Stored data entries
*** Block opens ***
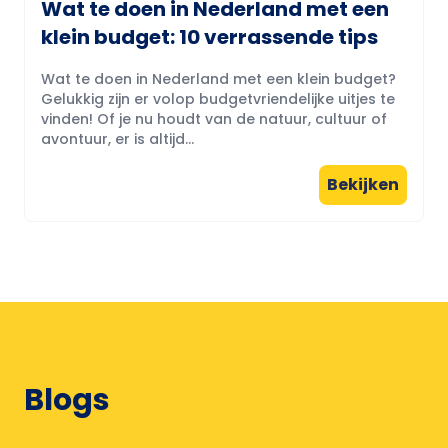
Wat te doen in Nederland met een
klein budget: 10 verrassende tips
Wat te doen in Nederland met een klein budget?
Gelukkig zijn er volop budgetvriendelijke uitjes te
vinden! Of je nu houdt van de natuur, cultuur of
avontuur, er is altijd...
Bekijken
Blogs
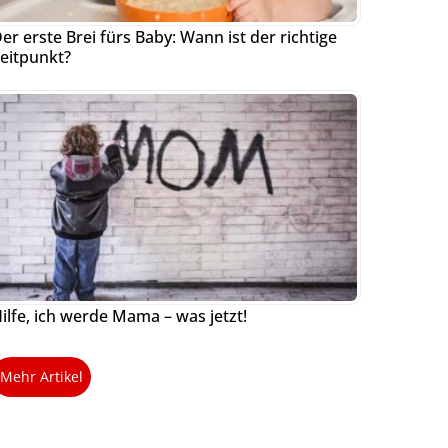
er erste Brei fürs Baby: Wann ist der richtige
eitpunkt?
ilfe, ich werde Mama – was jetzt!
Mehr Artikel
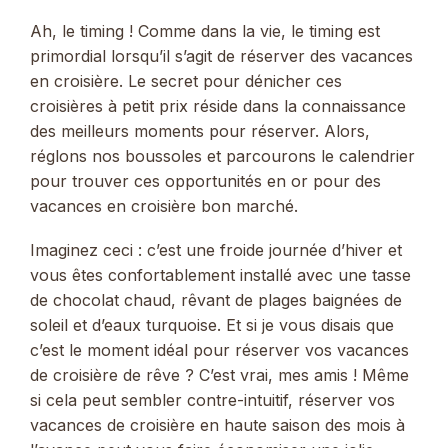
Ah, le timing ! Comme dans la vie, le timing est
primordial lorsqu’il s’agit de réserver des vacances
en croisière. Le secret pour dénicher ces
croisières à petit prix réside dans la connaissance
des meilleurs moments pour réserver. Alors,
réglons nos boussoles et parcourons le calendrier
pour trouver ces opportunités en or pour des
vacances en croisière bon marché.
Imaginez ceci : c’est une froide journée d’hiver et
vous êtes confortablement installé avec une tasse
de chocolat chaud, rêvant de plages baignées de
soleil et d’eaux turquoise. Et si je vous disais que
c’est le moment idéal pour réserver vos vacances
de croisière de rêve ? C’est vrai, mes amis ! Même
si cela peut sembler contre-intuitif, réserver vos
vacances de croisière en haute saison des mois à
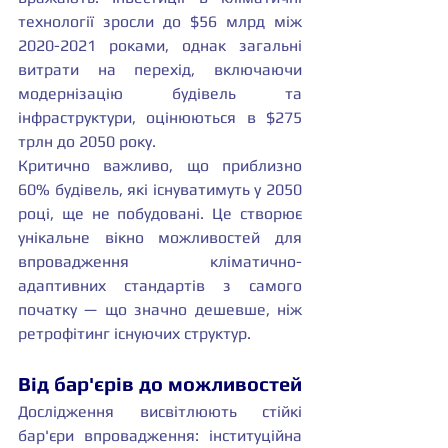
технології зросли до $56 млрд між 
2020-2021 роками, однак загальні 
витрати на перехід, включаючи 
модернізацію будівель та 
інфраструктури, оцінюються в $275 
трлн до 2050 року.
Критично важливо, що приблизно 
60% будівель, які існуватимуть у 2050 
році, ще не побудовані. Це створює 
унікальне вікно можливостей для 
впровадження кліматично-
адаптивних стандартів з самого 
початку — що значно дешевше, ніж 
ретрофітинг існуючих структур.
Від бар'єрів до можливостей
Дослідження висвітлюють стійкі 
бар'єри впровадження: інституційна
*** Block closes ***
Exercise details:
Starting at the line that contains "si cela peut", restate every line through the end of the records exactly as written, but leave the pictures out.

Answer to this problem:
si cela peut sembler contre-intuitif, réserver vos
vacances de croisière en haute saison des mois à
технології зросли до $56 млрд між 
2020-2021 роками, однак загальні 
витрати на перехід, включаючи 
модернізацію будівель та 
інфраструктури, оцінюються в $275 
трлн до 2050 року.
Критично важливо, що приблизно 
60% будівель, які існуватимуть у 2050 
році, ще не побудовані. Це створює 
унікальне вікно можливостей для 
впровадження кліматично-
адаптивних стандартів з самого 
початку — що значно дешевше, ніж 
ретрофітинг існуючих структур.
Від бар'єрів до можливостей
Дослідження висвітлюють стійкі 
бар'єри впровадження: інституційна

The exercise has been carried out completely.